So you really need to ask yourself a question, “How important is your data to you?” In almost all cases, your data is critical. That’s all your information that you need to be able to backup and restore if something happens to it.
Okay. Let’s go over why verifying your backups can be a real challenge. So verification means more than just verifying that your backup software said that the job successfully completed and that the media is error free, there were no physical errors with whatever media you use to store your backups on. The reason that you’re backing up your data is that you need to be able to properly restore the files, your applications, and databases and servers whenever needed. So the problem with verifying backups is that it can really be a complicated and time consuming process. It’s not something easy where you can’t just, you know there’s verification built into backup software, but all that does is really just verify that the data was written correctly. It doesn’t verify that the actual data that’s on the tape is in an okay state to be able to be restored when needed.
So restoring files may be simple enough. You typically just restore a file back to any type of location. But restoring applications or a whole server can be challenging. There’s a lot more to it than when you’re doing an application where you have to make sure that application is in a working state or that a whole server, the guest operating system, is in a working state. So you also need to ensure that applications are in a working state, so restoring multi-tier applications is difficult. So if you have an application that spans multiple servers, something that maybe has a database server and an application server that all work together, how do you know that that application as a whole is working, and how do you verify that what you have backed up in is a good state to be able to restore if needed?
So let’s now go over some of the traditional backup verification methods that you would typically use in a physical server environment to verify that the data that you have for your backups is in a state that it can be restored when needed. So with verification you can’t really impact your production systems. You don’t want to overwrite what’s already there on your production systems unless you want to take that whole server down, and then you’re going to run into a lot more problems when you try to do that.
So typically you need one or more unused physical servers to perform the restore on. So if you want to test things like applications, more than simple file restores, you want to test applications to see if they’re in a working state when you restore them or a whole operating system, like a bare metal backup, you want to be able to test that to see if that’s in a working state, you need extra server hardware laying around to be able to do this on. So testing bare metal restores can be difficult because typically for doing that you need similar hardware. If you try to restore this data to dissimilar hardware, you’re going to run into problems with things like drivers and disk partitions, and things like that where they don’t match up. So you could have things like the operating system could blue screen because it’s got different drivers on it, and it’s just really difficult to be able to verify that that bare metal restore worked properly. You really need similar hardware. That problem is even multiplied in the data center where you have more models and generations of server, where if you’re trying to verify maybe five, six, seven different models of servers, well you need similar hardware for all of those to be able to verify that that data, that bare metal restore can be done on whatever hardware so it matches what you have there already.

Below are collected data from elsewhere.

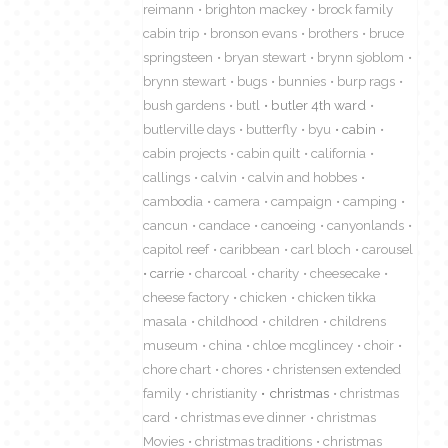
reimann
brighton mackey
brock family
cabin trip
bronson evans
brothers
bruce
springsteen
bryan stewart
brynn sjoblom
brynn stewart
bugs
bunnies
burp rags
bush gardens
butl
butler 4th ward
butlerville days
butterfly
byu
cabin
cabin projects
cabin quilt
california
callings
calvin
calvin and hobbes
cambodia
camera
campaign
camping
cancun
candace
canoeing
canyonlands
capitol reef
caribbean
carl bloch
carousel
carrie
charcoal
charity
cheesecake
cheese factory
chicken
chicken tikka
masala
childhood
children
childrens
museum
china
chloe mcglincey
choir
chore chart
chores
christensen extended
family
christianity
christmas
christmas
card
christmas eve dinner
christmas
Movies
christmas traditions
christmas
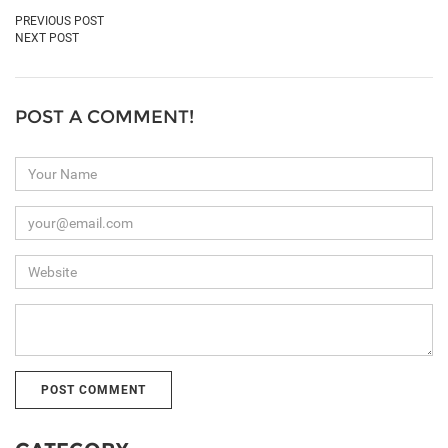
PREVIOUS POST
NEXT POST
POST A COMMENT!
Your
Name
Your
Email
(we
Website
never
share
this)
Your
Comment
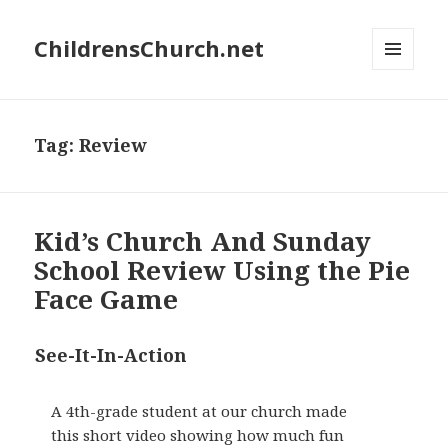
ChildrensChurch.net
MENU
AND
WIDGETS
Tag:
Review
Kid’s Church And Sunday
School Review Using the Pie
Face Game
See-It-In-Action
A 4th-grade student at our church made
this short video showing how much fun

So backup verification in the traditional physical server environment is really a time consuming, tedious, and difficult process. It’s not easy. It’s something you have to do, but in physical server environments, you just need a lot of effort to be able to take those backups and to be able to verify that they’re in a state where they can be restored if needed.
So when we actually verify our data, we need to do it at different levels. We talked about in another lesson how the different levels that we back up data at, we have the file level, we have the application level where we’re backing up objects inside of a database or whatever, and also the server level where we’re doing the image level or bare metal backup. So we’re doing different types of backups in our environment typically. So we need to verify data at different levels to make sure that all of our data and all of our servers can all be restored, and that all that data that’s there is in a state that it’s able to be restored when needed.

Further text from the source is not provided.